Finance

South Africa heading towards a serious insurance disaster

The lack of investment in maintaining and upgrading South Africa’s infrastructure has made the country highly vulnerable to extreme weather events and the resulting financial losses. 

This poses a particular challenge for insurers, who have direct and indirect exposure to infrastructure failures. 

For example, at the direct level, they insure dams and power stations. The indirect impact arises from higher losses and damage to insured assets due to failing or poorly maintained infrastructure. 

The rise in extreme weather events, their increasing severity, and the associated financial losses will prompt insurers to raise the cost of coverage in vulnerable areas and potentially withdraw coverage completely in some cases. 

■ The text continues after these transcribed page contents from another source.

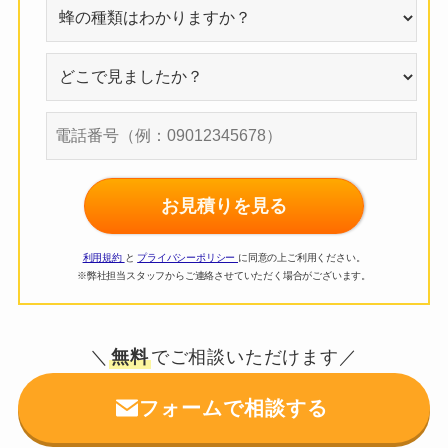
お見積りを見る
利用規約
と
プライバシーポリシー
に同意の上ご利用ください。
※弊社担当スタッフからご連絡させていただく場合がございます。
＼
無料
でご相談いただけます／
フォームで相談する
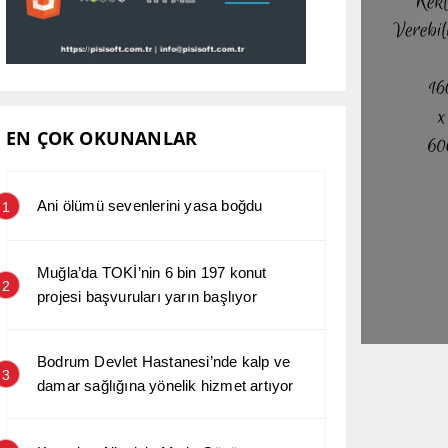
EN ÇOK OKUNANLAR
Ani ölümü sevenlerini yasa boğdu
1
Muğla’da TOKİ’nin 6 bin 197 konut
2
projesi başvuruları yarın başlıyor
Bodrum Devlet Hastanesi’nde kalp ve
3
damar sağlığına yönelik hizmet artıyor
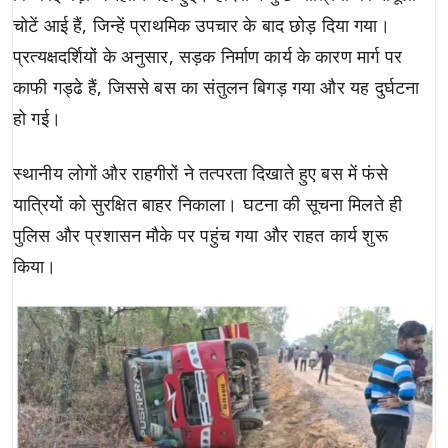
चोटें आई हैं, जिन्हें प्राथमिक उपचार के बाद छोड़ दिया गया।
प्रत्यक्षदर्शियों के अनुसार, सड़क निर्माण कार्य के कारण मार्ग पर
काफी गड्ढे हैं, जिससे बस का संतुलन बिगड़ गया और यह दुर्घटना
हो गई।
स्थानीय लोगों और राहगीरों ने तत्परता दिखाते हुए बस में फंसे
यात्रियों को सुरक्षित बाहर निकाला। घटना की सूचना मिलते ही
पुलिस और प्रशासन मौके पर पहुंच गया और राहत कार्य शुरू
किया।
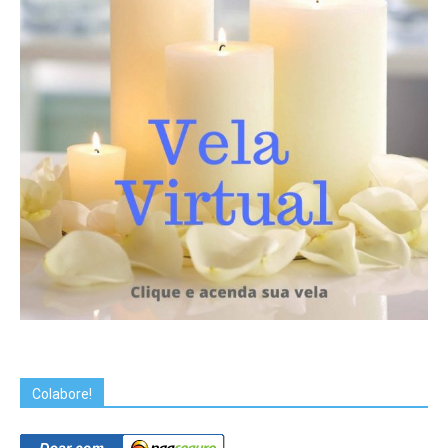
Colabore!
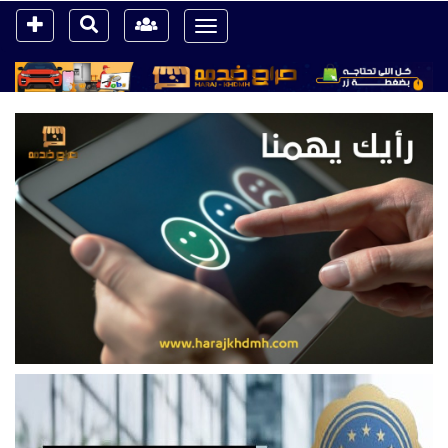
Toggle
navigation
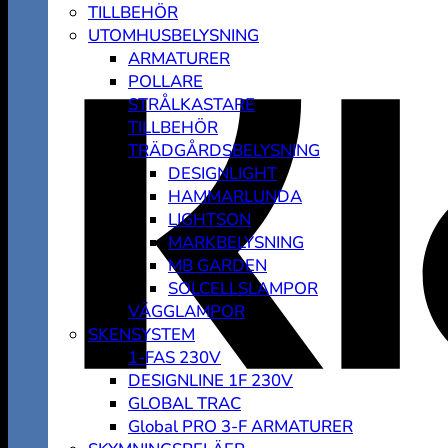
TILLBEHÖR
UTOMHUSBELYSNING
ARMATURER
POLLARE
STRÅLKASTARE
TILLBEHÖR
TRÄDGÅRDSBELYSNING
DESIGNLIGHT
HAMMARLUNDA
LIGHTSON
MARKBELYSNING
MB GARDEN
SOLCELLSLAMPOR
VÄGGLAMPOR
SKENSYSTEM
1-FAS 230V
DESIGNLINE 1F 230V
GLOBAL TRAC
Global PRO 3-F ARMATURER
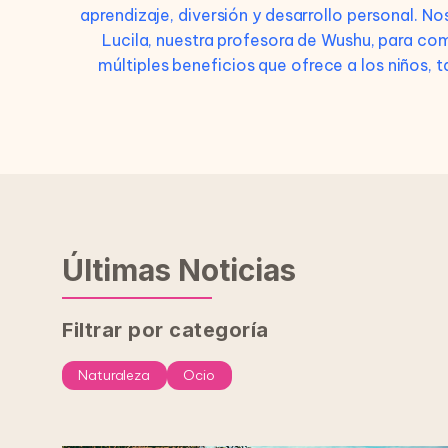
aprendizaje, diversión y desarrollo personal. No
Lucila, nuestra profesora de Wushu, para comp
múltiples beneficios que ofrece a los niños,
Últimas Noticias
Filtrar por categoría
Naturaleza
Ocio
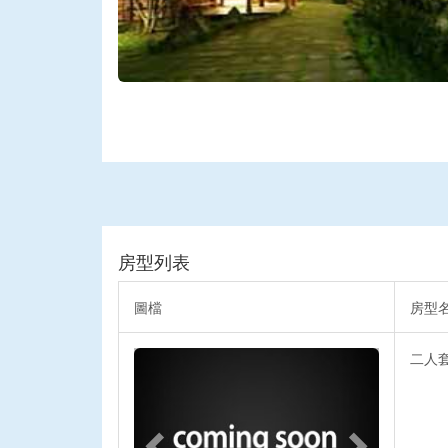
房型列表
圖檔
房型
Previous
Next
二人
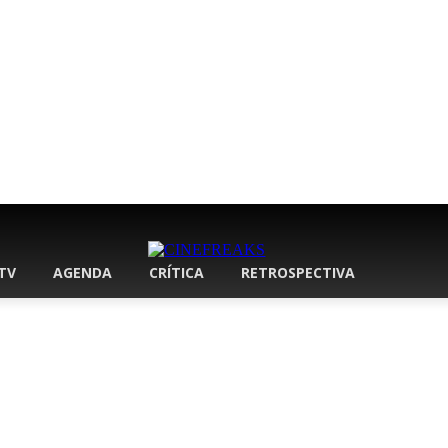
 TV
AGENDA
CRÍTICA
RETROSPECTIVA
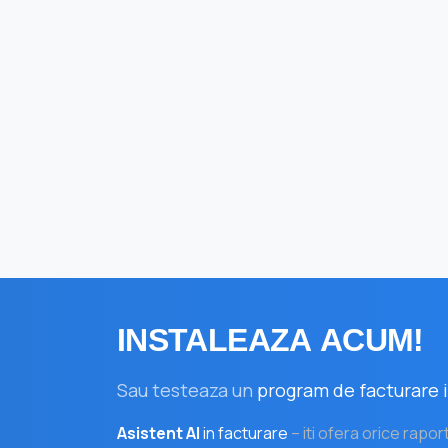
INSTALEAZA
ACUM!
Sau testeaza un
program de facturare i
Asistent AI
in facturare
– iti ofera orice rapor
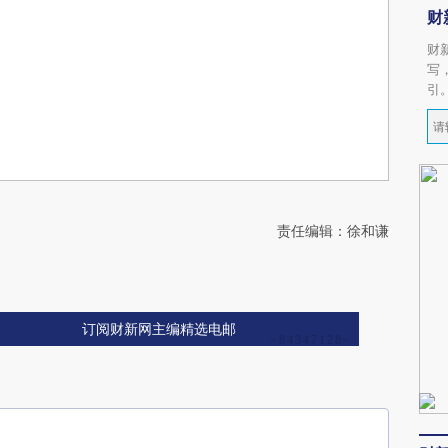
财
财
写
引
责任编辑：徐和谦
订阅财新网主编精选电邮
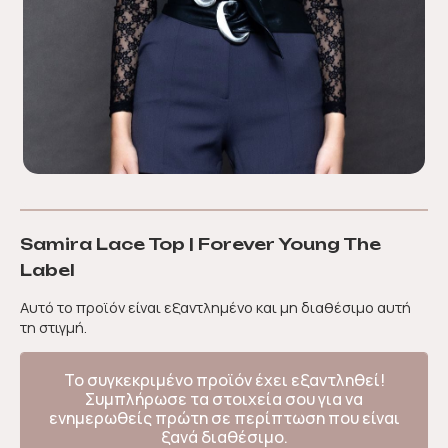
Samira Lace Top | Forever Young The
Label
Αυτό το προϊόν είναι εξαντλημένο και μη διαθέσιμο αυτή
τη στιγμή.
Το συγκεκριμένο προϊόν έχει εξαντληθεί!
Συμπλήρωσε τα στοιχεία σου για να
ενημερωθείς πρώτη σε περίπτωση που είναι
ξανά διαθέσιμο.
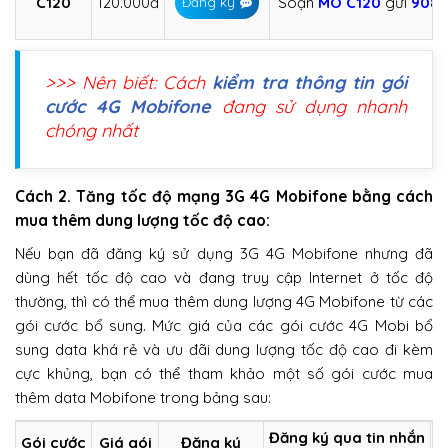
C120
120.000đ
Soạn
MO
C120
gửi
9084
Đăng ký
>>> Nên biết: Cách
kiểm tra thông tin gói
cước 4G Mobifone
đang sử dụng nhanh
chóng nhất
Cách 2. Tăng tốc độ mạng 3G 4G Mobifone bằng cách
mua thêm dung lượng tốc độ cao:
Nếu bạn đã đăng ký sử dụng 3G 4G Mobifone nhưng đã
dùng hết tốc độ cao và đang truy cập Internet ở tốc độ
thường, thì có thể mua thêm dung lượng 4G Mobifone từ các
gói cước bổ sung. Mức giá của các gói cước 4G Mobi bổ
sung data khá rẻ và ưu đãi dung lượng tốc độ cao đi kèm
cực khủng, bạn có thể tham khảo một số gói cước mua
thêm data Mobifone trong bảng sau:
Đăng ký qua tin nhắn
Gói cước
Giá gói
Đăng ký
D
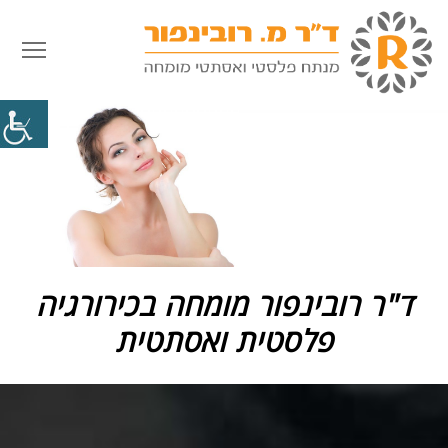
פתח
ד"ר רובינפור מומחה בכירורגיה
פלסטית ואסתטית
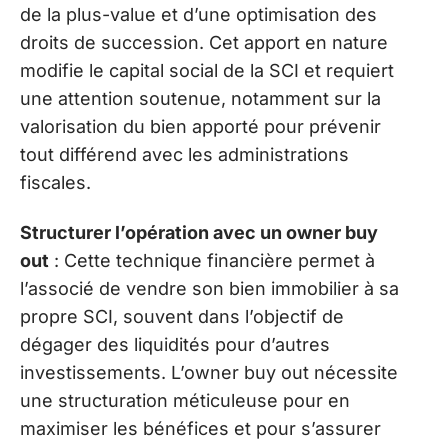
de la plus-value et d’une optimisation des
droits de succession. Cet apport en nature
modifie le capital social de la SCI et requiert
une attention soutenue, notamment sur la
valorisation du bien apporté pour prévenir
tout différend avec les administrations
fiscales.
Structurer l’opération avec un owner buy
out
: Cette technique financière permet à
l’associé de vendre son bien immobilier à sa
propre SCI, souvent dans l’objectif de
dégager des liquidités pour d’autres
investissements. L’owner buy out nécessite
une structuration méticuleuse pour en
maximiser les bénéfices et pour s’assurer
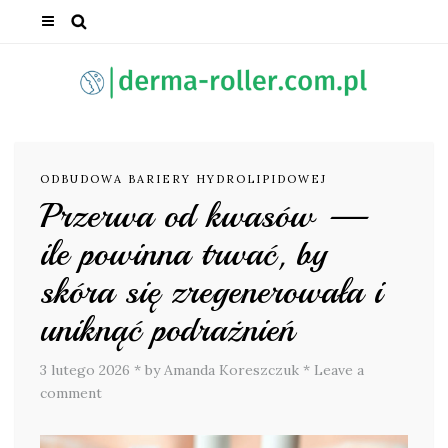
ODBUDOWA BARIERY HYDROLIPIDOWEJ
Przerwa od kwasów —
ile powinna trwać, by
skóra się zregenerowała i
uniknąć podrażnień
3 lutego 2026
*
by Amanda Koreszczuk
*
Leave a
comment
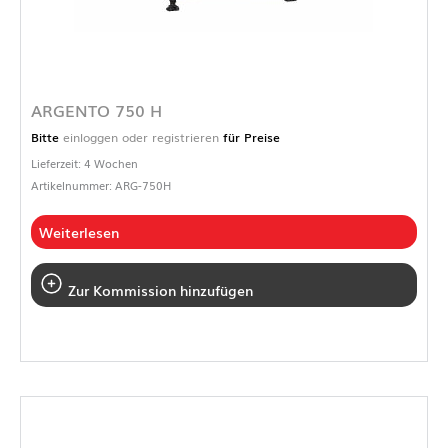
ARGENTO 750 H
Bitte
einloggen oder registrieren
für Preise
Lieferzeit: 4 Wochen
Artikelnummer: ARG-750H
Weiterlesen
Zur Kommission hinzufügen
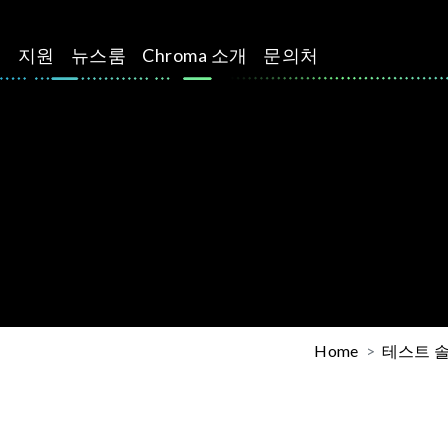
션
지원
뉴스룸
Chroma 소개
문의처
Home
테스트 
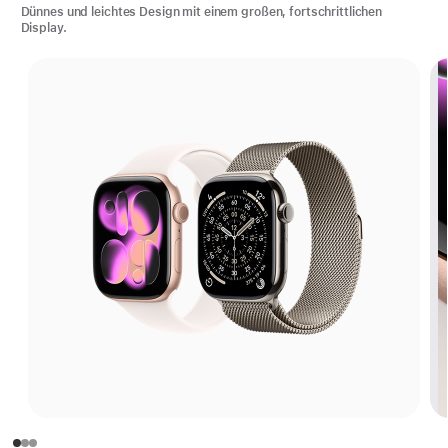
Dünnes und leichtes Design mit einem großen, fortschrittlichen
Display.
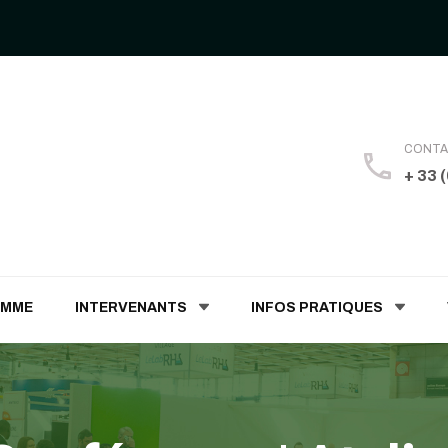
CONT
+ 33 
 Humaines
AMME
INTERVENANTS
INFOS PRATIQUES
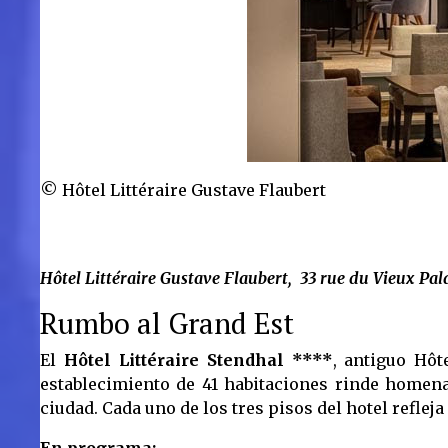
© Hôtel Littéraire Gustave Flaubert
Hôtel Littéraire Gustave Flaubert, 33 rue du Vieux Pa
Rumbo al Grand Est
El
Hôtel Littéraire Stendhal ****
, antiguo Hôt
establecimiento de 41 habitaciones rinde homena
ciudad. Cada uno de los tres pisos del hotel refleja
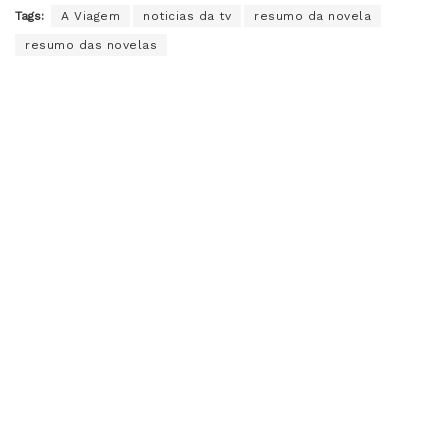
Tags:
A Viagem
noticias da tv
resumo da novela
resumo das novelas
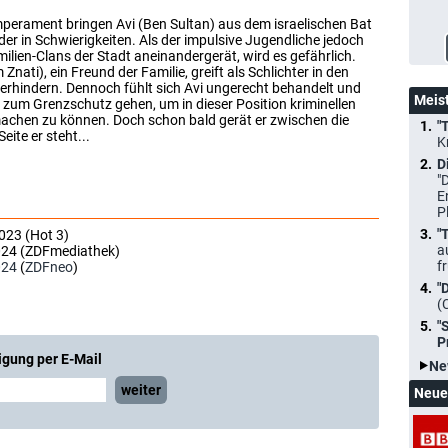
perament bringen Avi (Ben Sultan) aus dem israelischen Bat
der in Schwierigkeiten. Als der impulsive Jugendliche jedoch
lien-Clans der Stadt aneinandergerät, wird es gefährlich.
ati), ein Freund der Familie, greift als Schlichter in den
verhindern. Dennoch fühlt sich Avi ungerecht behandelt und
Meis
l zum Grenzschutz gehen, um in dieser Position kriminellen
machen zu können. Doch schon bald gerät er zwischen die
"
ite er steht...
K
D
"
E
P
"
023 (Hot 3)
a
2024 (ZDFmediathek)
f
024
(
ZDFneo
)
"
(
"
P
igung per E-Mail
Ne
weiter
Neue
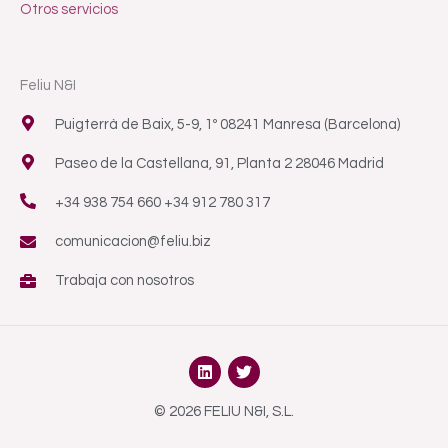
Otros servicios
Feliu N&I
Puigterrà de Baix, 5-9, 1º 08241 Manresa (Barcelona)
Paseo de la Castellana, 91, Planta 2 28046 Madrid
+34 938 754 660 +34 912 780 317
comunicacion@feliu.biz
Trabaja con nosotros
L
T
i
w
n
i
k
t
© 2026 FELIU N&I, S.L.
e
t
d
e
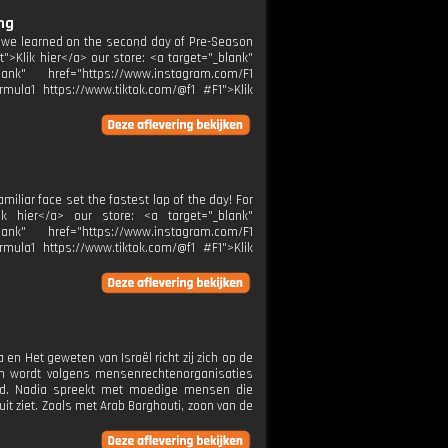
ng
t we learned on the second day of Pre-Season
t">Klik hier</a> our store: <a target="_blank"
ank" href="https://www.instagram.com/F1
rmula1 https://www.tiktok.com/@f1 #F1">Klik
iliar face set the fastest lap of the day! For
lik hier</a> our store: <a target="_blank"
ank" href="https://www.instagram.com/F1
rmula1 https://www.tiktok.com/@f1 #F1">Klik
en Het geweten van Israël richt zij zich op de
taan wordt volgens mensenrechtenorganisaties
eid. Nadia spreekt met moedige mensen die
uit ziet. Zoals met Arab Barghouti, zoon van de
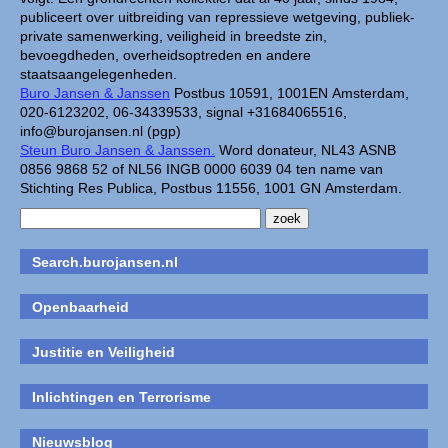
publiceert over uitbreiding van repressieve wetgeving, publiek-
private samenwerking, veiligheid in breedste zin,
bevoegdheden, overheidsoptreden en andere
staatsaangelegenheden.
Buro Jansen & Janssen
Postbus 10591, 1001EN Amsterdam,
020-6123202, 06-34339533, signal +31684065516,
info@burojansen.nl (pgp)
Steun Buro Jansen & Janssen.
Word donateur, NL43 ASNB
0856 9868 52 of NL56 INGB 0000 6039 04 ten name van
Stichting Res Publica, Postbus 11556, 1001 GN Amsterdam.
Search.burojansen.nl
Openbaarheid
Justitie en Veiligheid
Inlichtingen en Terrorisme
Nieuwsblog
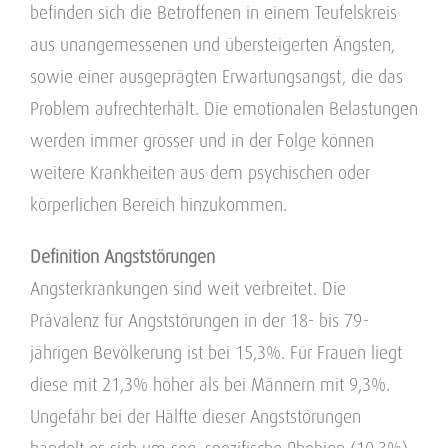
befinden sich die Betroffenen in einem Teufelskreis
aus unangemessenen und übersteigerten Ängsten,
sowie einer ausgeprägten Erwartungsangst, die das
Problem aufrechterhält. Die emotionalen Belastungen
werden immer grösser und in der Folge können
weitere Krankheiten aus dem psychischen oder
körperlichen Bereich hinzukommen.
Definition Angststörungen
Angsterkrankungen sind weit verbreitet. Die
Prävalenz für Angststörungen in der 18- bis 79-
jährigen Bevölkerung ist bei 15,3%. Für Frauen liegt
diese mit 21,3% höher als bei Männern mit 9,3%.
Ungefähr bei der Hälfte dieser Angststörungen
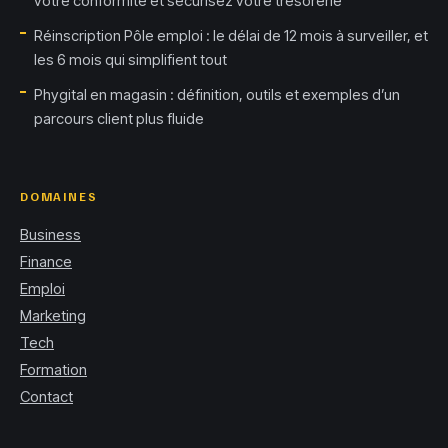
votre conformité et sécurisez votre trésorerie
Réinscription Pôle emploi : le délai de 12 mois à surveiller, et
les 6 mois qui simplifient tout
Phygital en magasin : définition, outils et exemples d’un
parcours client plus fluide
DOMAINES
Business
Finance
Emploi
Marketing
Tech
Formation
Contact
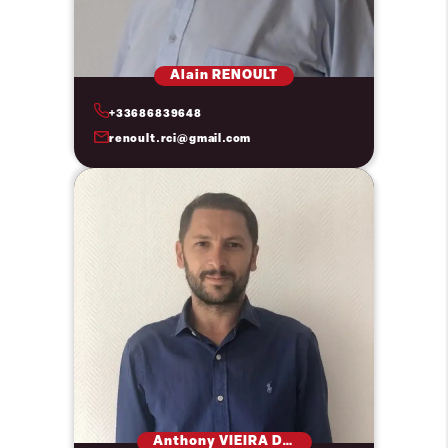
Alain RENOULT
+33686839648
renoult.rci@gmail.com
Anthony VIEIRA DA CUNHA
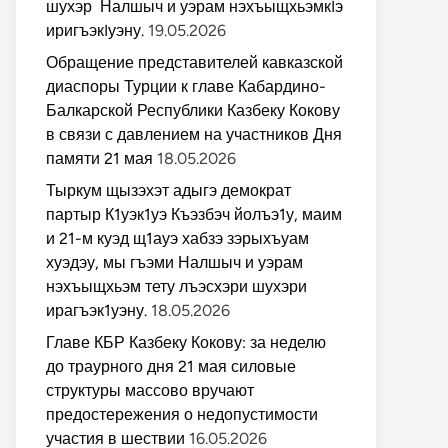
шухэр Налшыч и уэрам нэхъыщхьэмкIэ
иригъэкIуэну.
19.05.2026
Обращение представителей кавказской
диаспоры Турции к главе Кабардино-
Балкарской Республики Казбеку Кокову
в связи с давлением на участников Дня
памяти 21 мая
18.05.2026
Тыркум щызэхэт адыгэ демократ
партыр К1уэк1уэ Къэзбэч йолъэ1у, маим
и 21-м куэд щ1ауэ хабзэ зэрыхъуам
хуэдэу, мы гъэми Налшыч и уэрам
нэхъыщхьэм тету лъэсхэри шухэри
ирагъэк1уэну.
18.05.2026
Главе КБР Казбеку Кокову: за неделю
до траурного дня 21 мая силовые
структуры массово вручают
предостережения о недопустимости
участия в шествии
16.05.2026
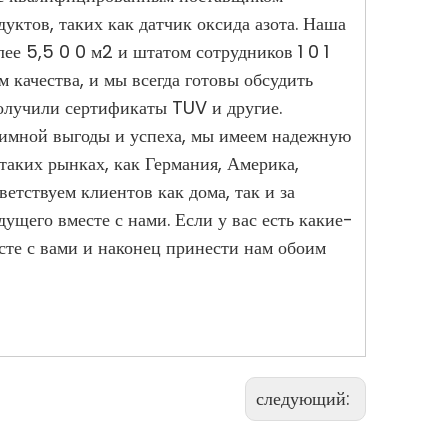
ктов, таких как датчик оксида азота. Наша
е 5,5 0 0 м2 и штатом сотрудников 1 0 1
м качества, и мы всегда готовы обсудить
олучили сертификаты TUV и другие.
имной выгоды и успеха, мы имеем надежную
таких рынках, как Германия, Америка,
ствуем клиентов как дома, так и за
ущего вместе с нами. Если у вас есть какие-
сте с вами и наконец принести нам обоим
следующий:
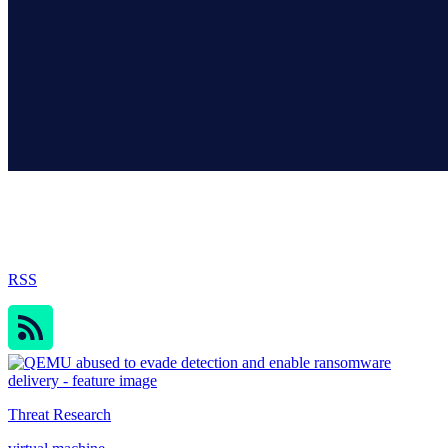
Sophos Blog
RSS
Threat Research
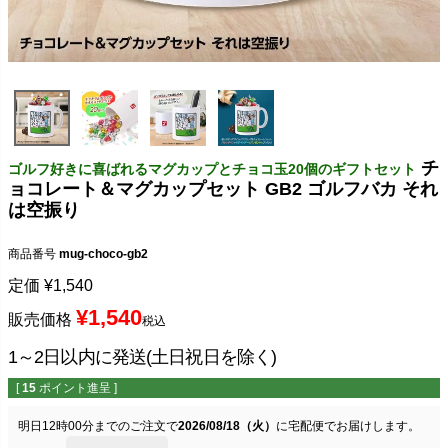
チ
ゴルフ好きに喜ばれるマグカップとチョコ玉20個のギフトセット
ョコレート＆マグカップセット GB2 ゴルフバカ それ
は空振り
商品番号
mug-choco-gb2
定価
¥
1,540
¥
1,540
販売価格
税込
1～2日以内に発送(土日祝日を除く)
[
15
ポイント進呈 ]
明日
12時00分
までのご注文で
2026/08/18（火）
に
宅配便
でお届けします。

This is feedback from Michael Cheng, the Chief Underwriting Officer at Santam, who outlined the impact of South Africa’s deteriorating infrastructure on individuals and insurers. 

Cheng explained that while infrastructure failure does not feature in global lists of the top ten risks for companies and individuals, it is in the top five locally. 

Domestic extreme weather-related losses were less severe in 2023 and 2024, with a similar number of events occurring in both years. 

However, the total claims from events exceeding R100 million per event increased in 2024, with these events occurring across wide geographic areas. 

Cheng said that, in particular, the continued encroachment of commercial, industrial and housing developments on 50-year flood lines remains a major challenge for insurers. 

He explained that there is an interesting parallel between local floods and LA wildfires. In the US, the spread of the LA wildfires was worsened by insufficient firefighting funding, ageing infrastructure and flammable housing. 

In South Africa, the impact of the KZN floods was exacerbated by poor urban planning, inadequate infrastructure, and insufficient stormwater drainage maintenance. 

This shows that losses arising from systemic risks such as natural catastrophe and weather volatility are amplified by inadequate or poorly maintained infrastructure. 

Inadequate or poorly maintained infrastructure was a top-three concern among commercial survey respondents. 

Almost two-thirds stated that failing infrastructure posed a significant risk to their businesses overall, and 83% identified poor infrastructure as the primary emerging risk to their businesses over the next two years. 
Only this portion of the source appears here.